Living like a Local
EMILY FRITZSON- I love this study abroad program for many reasons, but hands down, without a doubt, no competition, my host family takes the top spot. I’ll be the first to admit that I was a little reluctant about the idea of living with a host family way back when I was just beginning to check out study abroad programs. I had heard about a bad experience that a distant relative had had living abroad with a host family, and there’s always the possibility of clashing with a person or family that you’re matched with based on a written questionnaire. And quite frankly, the idea of simply showing up at the doorstep of someone you’ve never even spoken with before but are expected to live with for four months was somewhat daunting.
I was surprised at the wide variety of responses I got from people when I told them I would be living with a Spanish host for the duration of my time abroad. Most replied with delight and reassurance while one classmate of mine immediately replied, “Oh I could never live with a host family!” I took the more pessimistic responses with a grain of salt but kept myself from setting my expectations too high.

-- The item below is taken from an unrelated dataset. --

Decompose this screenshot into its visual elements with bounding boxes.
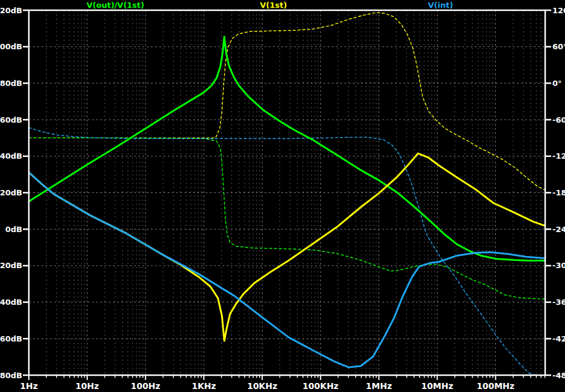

When we all arrived in Spain, we spent the first couple of days at a hotel, where our host families came to retrieve us after one night. All of us were instructed to wait in the lobby of the hotel and told that staff would come and find us when our hosts had arrived. I think my time waiting in that hotel lobby were some of the most nerve-racking moments of my life.
But my worry dissolved the minute that I was introduced to my family. My host mother Gema and her youngest daughter Nerea greeted me with big smiles and the traditional Spanish kisses. Gema immediately commented on how tall I am and how much prettier I was in person than in the picture the program had sent them (which I’d admittedly still love to get my hands on!). They helped me carry my luggage to the car, where my other host sister Claudia was waiting. I was pleasantly surprised when all three separately told me that I had the least amount of luggage of all the students they had hosted. I had been worried that there would be awkward silence during the car ride but the conversation flowed with ease. Things only improved from there, and I don’t regret for minute choosing to live with a host family. I’d recommend it to anyone in a heartbeat over living with other American exchange students.

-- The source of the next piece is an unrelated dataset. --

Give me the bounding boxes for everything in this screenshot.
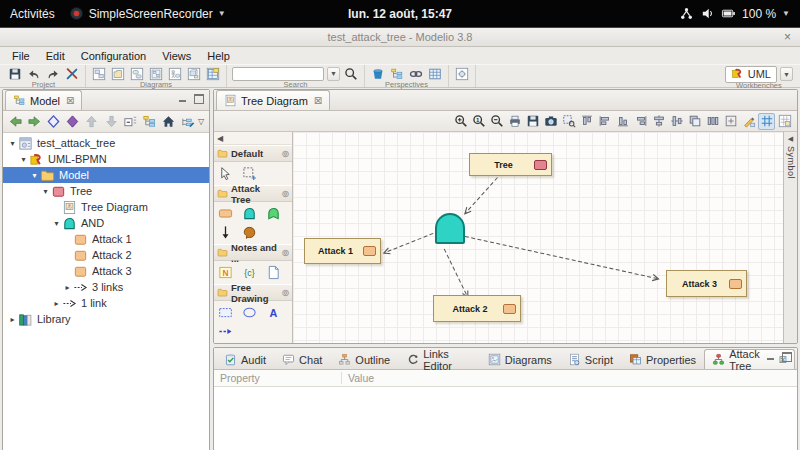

One of my initial concerns was that I would feel out of place in their home. But since those moments of anticipation before meeting them, I have never experienced any feelings of anxiety or discomfort surrounding my hosts. I immediately felt comfortable walking around the apartment in my pajamas, with wet hair and no makeup. Although it took time, just like it has at Skidmore, my room now feels like my room. I actually look forward to returning home after a weekend away.
Without a doubt, my favorite part of my day is eating dinner with my family. It’s when I feel most apart of the family. Especially during my bouts of homesickness, it’s very comforting to sit down to a “family dinner.” They always make me a wonderful meal and the conversation is always lively if sometimes disjointed because of our uneven Spanish language skills. Although we often have moments of miscommunication, I’ve never felt self-conscious of my language limitations or mistakes. They are more than understanding of the learning curve and have been very patient with me. I ask questions about conjugations and vocabulary, and they are all more than happy to help. I think my Spanish has improved more in my homestay than anywhere else in Spain, including my classes.
There’s a feeling of authenticity I get from living with a Spanish family that I would have missed out on had I just lived with other American students. It’s comforting and eye opening to see what regular, daily life is like in Spain, especially since I idealized Spanish life before arriving. When I feel like I’ve had a monotonous day of class, work, and commuting, as if I’m not living the “abroad dream,” it’s encouraging to realize that my host sisters have had similar sorts of days. My host family grounds me. They’ve shown me what it’s truly like to live the life of a local, something I wish to be (and think I’m growing to become) here in Spain.